Antony Flew, George Wald, C Tangana
Mi literatura favorita está en los comentarios de Facebook de los hospitales con orden religiosa detrás. Los posts nunca enarbolan el hecho religioso, pero eso no detiene a su audiencia digital. "Gracias Dios mío, y mi Jesús de Nazaret, por dar luz y guiar a los médicos que son tan buenos profesionales en el camino de curación de este niño”. Dar luz y guiar: no encontrarás ninguna optativa que te convalide eso, en la facultad de medicina. En las páginas de Drácula, los primeros en asumir la empresa de acabar con el vampiro son precisamente dos hombres de ciencia: los doctores en medicina John Seward y Abraham van Helsing. Bram Stoker rompe así el tabú que hace presuntamente irreconciliables religión y razón.

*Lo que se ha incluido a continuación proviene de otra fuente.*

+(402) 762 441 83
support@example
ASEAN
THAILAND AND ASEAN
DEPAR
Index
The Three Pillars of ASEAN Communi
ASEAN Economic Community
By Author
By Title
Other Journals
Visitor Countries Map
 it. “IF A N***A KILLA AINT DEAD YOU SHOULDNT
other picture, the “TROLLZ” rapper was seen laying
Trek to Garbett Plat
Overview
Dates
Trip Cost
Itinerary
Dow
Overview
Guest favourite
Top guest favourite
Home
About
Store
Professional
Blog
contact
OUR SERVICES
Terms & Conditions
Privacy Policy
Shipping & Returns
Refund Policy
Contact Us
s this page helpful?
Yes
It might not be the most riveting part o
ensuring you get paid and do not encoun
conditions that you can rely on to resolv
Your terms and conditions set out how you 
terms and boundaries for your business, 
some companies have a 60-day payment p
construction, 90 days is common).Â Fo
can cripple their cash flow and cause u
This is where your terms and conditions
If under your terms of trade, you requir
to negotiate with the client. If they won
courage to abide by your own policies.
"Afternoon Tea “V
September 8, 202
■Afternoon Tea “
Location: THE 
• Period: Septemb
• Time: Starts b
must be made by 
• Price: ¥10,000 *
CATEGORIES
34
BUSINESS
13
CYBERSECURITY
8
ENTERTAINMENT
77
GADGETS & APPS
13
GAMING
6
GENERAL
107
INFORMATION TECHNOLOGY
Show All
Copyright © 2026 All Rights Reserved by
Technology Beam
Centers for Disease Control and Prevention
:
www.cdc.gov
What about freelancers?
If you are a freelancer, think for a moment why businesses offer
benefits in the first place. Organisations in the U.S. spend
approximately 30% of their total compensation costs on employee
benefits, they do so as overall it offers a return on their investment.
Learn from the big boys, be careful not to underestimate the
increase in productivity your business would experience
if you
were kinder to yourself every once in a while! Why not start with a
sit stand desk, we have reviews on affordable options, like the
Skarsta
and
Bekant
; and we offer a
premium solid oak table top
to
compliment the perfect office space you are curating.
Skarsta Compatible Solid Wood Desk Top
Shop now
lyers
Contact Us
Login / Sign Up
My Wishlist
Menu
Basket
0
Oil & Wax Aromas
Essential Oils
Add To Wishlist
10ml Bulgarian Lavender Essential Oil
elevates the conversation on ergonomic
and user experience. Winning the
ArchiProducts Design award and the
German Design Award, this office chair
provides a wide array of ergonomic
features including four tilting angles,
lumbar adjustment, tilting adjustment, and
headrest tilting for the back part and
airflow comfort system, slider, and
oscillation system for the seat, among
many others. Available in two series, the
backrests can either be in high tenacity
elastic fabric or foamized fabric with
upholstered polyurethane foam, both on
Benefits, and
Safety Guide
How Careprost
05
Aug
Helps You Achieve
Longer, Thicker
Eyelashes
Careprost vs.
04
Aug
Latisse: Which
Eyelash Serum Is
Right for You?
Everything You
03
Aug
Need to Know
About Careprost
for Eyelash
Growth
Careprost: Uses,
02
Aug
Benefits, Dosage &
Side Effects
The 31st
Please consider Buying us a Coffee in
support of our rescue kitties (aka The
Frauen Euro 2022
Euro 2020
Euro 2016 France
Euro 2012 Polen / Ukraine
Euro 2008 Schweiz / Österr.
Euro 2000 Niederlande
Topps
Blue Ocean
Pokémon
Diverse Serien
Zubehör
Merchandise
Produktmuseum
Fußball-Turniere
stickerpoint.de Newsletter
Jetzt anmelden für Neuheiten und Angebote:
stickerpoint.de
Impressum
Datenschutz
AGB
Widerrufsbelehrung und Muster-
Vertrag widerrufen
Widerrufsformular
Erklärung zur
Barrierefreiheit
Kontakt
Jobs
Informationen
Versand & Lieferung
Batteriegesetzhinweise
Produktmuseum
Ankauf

Mi literatura favorita está en los comentarios de Facebook de los hospitales con orden religiosa
Posiblemente no estaría haciendo esta lectura sin haber leído, en paralelo a Drácula, las Diez razones para creer en Dios (Albada Editorial). En este decálogo, Oriol Jara confiesa al lector los fundamentos de su fe, hablándonos de cómo pensamiento científico y pensamiento religioso pueden convivir. Jara nos habla de Antony Flew, el exponente más destacable del ateísmo filosófico de la segunda mitad del siglo XX, a quien la ciencia y la filosofía acabaron haciéndole constatar que, en sus palabras, el descubrimiento mayor de la ciencia del siglo XXI era Dios. En las palabras de George Wald, Nobel de Medicina que también aparece citado en el libro: "No quiero creer en Dios, por eso escojo creer lo que es científicamente imposible, que la vida surgió espontáneamente por azar". En las de C Tangana, quizás también en las mías: "Yo era ateo, pero ahora creo".